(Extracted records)
== == ==
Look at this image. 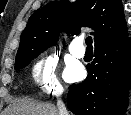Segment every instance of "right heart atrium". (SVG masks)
I'll list each match as a JSON object with an SVG mask.
<instances>
[{
  "instance_id": "right-heart-atrium-1",
  "label": "right heart atrium",
  "mask_w": 131,
  "mask_h": 115,
  "mask_svg": "<svg viewBox=\"0 0 131 115\" xmlns=\"http://www.w3.org/2000/svg\"><path fill=\"white\" fill-rule=\"evenodd\" d=\"M55 69L56 64L51 56L41 57L33 65L32 77L43 91L59 94L61 89L56 78Z\"/></svg>"
}]
</instances>
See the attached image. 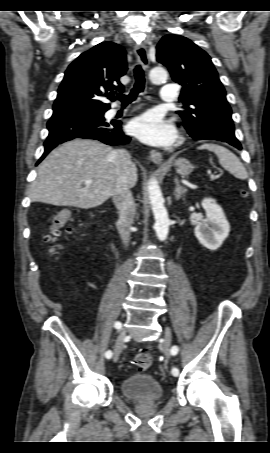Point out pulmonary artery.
<instances>
[{"instance_id":"obj_1","label":"pulmonary artery","mask_w":270,"mask_h":453,"mask_svg":"<svg viewBox=\"0 0 270 453\" xmlns=\"http://www.w3.org/2000/svg\"><path fill=\"white\" fill-rule=\"evenodd\" d=\"M177 95V87L174 84H168L161 88V99L163 101H175Z\"/></svg>"}]
</instances>
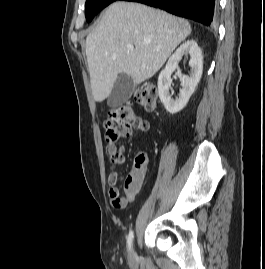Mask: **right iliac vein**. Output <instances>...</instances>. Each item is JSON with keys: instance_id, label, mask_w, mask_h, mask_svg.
Segmentation results:
<instances>
[{"instance_id": "63e3f726", "label": "right iliac vein", "mask_w": 265, "mask_h": 269, "mask_svg": "<svg viewBox=\"0 0 265 269\" xmlns=\"http://www.w3.org/2000/svg\"><path fill=\"white\" fill-rule=\"evenodd\" d=\"M130 259H133L134 258V254L131 253L130 256H129Z\"/></svg>"}]
</instances>
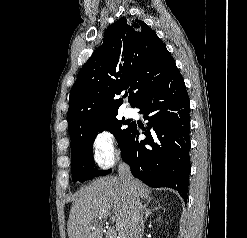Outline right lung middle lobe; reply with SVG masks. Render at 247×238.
== == ==
WORK REQUEST
Transcription of the lines from the one with "Mask: **right iliac" through the end of the entries is required, exact and with no pictures.

THE ANSWER
Mask: **right iliac vein**. Output <instances>...</instances>. Each item is JSON with keys: instance_id, label, mask_w, mask_h, mask_svg.
Segmentation results:
<instances>
[{"instance_id": "63e3f726", "label": "right iliac vein", "mask_w": 265, "mask_h": 269, "mask_svg": "<svg viewBox=\"0 0 265 269\" xmlns=\"http://www.w3.org/2000/svg\"><path fill=\"white\" fill-rule=\"evenodd\" d=\"M130 259H133L134 258V254L131 253L130 256H129Z\"/></svg>"}]
</instances>
Outline right lung middle lobe; reply with SVG masks. Render at 247×238.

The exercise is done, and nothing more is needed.